- [THE DATA]
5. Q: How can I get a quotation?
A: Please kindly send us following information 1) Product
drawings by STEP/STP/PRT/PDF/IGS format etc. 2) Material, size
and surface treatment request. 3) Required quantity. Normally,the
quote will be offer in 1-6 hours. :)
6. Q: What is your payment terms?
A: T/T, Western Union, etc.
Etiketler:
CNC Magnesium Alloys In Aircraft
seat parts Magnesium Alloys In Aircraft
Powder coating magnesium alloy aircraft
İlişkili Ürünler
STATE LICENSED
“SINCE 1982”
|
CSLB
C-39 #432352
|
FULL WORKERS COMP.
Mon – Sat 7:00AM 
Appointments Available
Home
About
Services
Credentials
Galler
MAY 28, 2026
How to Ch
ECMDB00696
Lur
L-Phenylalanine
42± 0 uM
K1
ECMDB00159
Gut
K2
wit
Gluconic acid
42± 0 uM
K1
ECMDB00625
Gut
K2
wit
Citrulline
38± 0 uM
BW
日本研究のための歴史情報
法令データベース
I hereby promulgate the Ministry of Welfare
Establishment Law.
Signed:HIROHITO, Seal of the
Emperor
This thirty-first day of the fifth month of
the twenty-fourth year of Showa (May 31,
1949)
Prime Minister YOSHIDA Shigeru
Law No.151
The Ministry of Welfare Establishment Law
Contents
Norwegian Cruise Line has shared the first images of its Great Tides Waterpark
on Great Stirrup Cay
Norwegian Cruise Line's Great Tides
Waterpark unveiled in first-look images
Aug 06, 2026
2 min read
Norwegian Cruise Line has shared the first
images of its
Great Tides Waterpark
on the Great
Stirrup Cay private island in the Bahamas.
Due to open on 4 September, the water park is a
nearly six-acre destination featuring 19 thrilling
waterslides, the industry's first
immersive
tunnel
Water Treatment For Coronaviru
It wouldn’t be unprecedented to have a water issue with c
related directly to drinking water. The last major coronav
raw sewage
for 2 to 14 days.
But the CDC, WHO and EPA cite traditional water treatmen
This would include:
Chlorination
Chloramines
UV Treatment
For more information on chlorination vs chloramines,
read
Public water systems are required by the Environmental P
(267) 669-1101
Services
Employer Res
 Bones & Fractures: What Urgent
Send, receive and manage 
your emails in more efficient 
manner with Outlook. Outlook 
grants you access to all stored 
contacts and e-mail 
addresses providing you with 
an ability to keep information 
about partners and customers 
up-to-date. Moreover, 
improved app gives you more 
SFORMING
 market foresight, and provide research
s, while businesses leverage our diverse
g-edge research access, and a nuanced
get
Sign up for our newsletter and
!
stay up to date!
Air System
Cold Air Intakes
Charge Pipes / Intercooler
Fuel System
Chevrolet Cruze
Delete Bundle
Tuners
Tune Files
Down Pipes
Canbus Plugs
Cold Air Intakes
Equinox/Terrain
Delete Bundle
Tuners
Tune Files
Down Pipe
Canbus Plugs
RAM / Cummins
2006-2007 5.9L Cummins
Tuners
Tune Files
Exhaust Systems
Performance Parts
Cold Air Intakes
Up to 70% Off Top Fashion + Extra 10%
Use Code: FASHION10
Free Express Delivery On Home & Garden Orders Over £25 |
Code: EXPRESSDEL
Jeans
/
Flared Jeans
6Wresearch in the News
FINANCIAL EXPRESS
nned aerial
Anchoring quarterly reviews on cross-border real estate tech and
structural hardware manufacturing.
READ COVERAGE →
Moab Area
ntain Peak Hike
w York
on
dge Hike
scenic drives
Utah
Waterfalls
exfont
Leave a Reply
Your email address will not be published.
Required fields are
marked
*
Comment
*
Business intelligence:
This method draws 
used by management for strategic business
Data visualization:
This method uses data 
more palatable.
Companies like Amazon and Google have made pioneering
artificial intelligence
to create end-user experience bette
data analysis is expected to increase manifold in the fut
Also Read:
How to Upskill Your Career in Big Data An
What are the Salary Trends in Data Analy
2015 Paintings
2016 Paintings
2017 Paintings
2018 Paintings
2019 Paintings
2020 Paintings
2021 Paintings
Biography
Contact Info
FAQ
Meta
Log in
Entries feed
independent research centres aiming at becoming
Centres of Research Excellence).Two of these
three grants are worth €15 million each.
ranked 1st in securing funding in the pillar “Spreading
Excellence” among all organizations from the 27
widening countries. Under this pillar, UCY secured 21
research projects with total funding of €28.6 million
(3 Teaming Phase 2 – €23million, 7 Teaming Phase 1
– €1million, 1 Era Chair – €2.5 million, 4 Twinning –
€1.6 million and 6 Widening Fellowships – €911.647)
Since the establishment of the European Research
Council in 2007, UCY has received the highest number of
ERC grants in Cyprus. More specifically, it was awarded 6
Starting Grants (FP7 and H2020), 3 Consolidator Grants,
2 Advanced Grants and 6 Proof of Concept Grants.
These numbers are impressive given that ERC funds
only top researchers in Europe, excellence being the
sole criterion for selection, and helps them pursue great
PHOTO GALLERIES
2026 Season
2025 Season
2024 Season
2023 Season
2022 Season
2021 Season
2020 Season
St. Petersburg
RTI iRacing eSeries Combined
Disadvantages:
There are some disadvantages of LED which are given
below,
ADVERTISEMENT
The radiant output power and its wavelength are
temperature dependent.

- [WHAT IS NEEDED]
Look at the entries above. Say how many lines have the word "given", and give only the number.

- [RESPONSE AREA]
2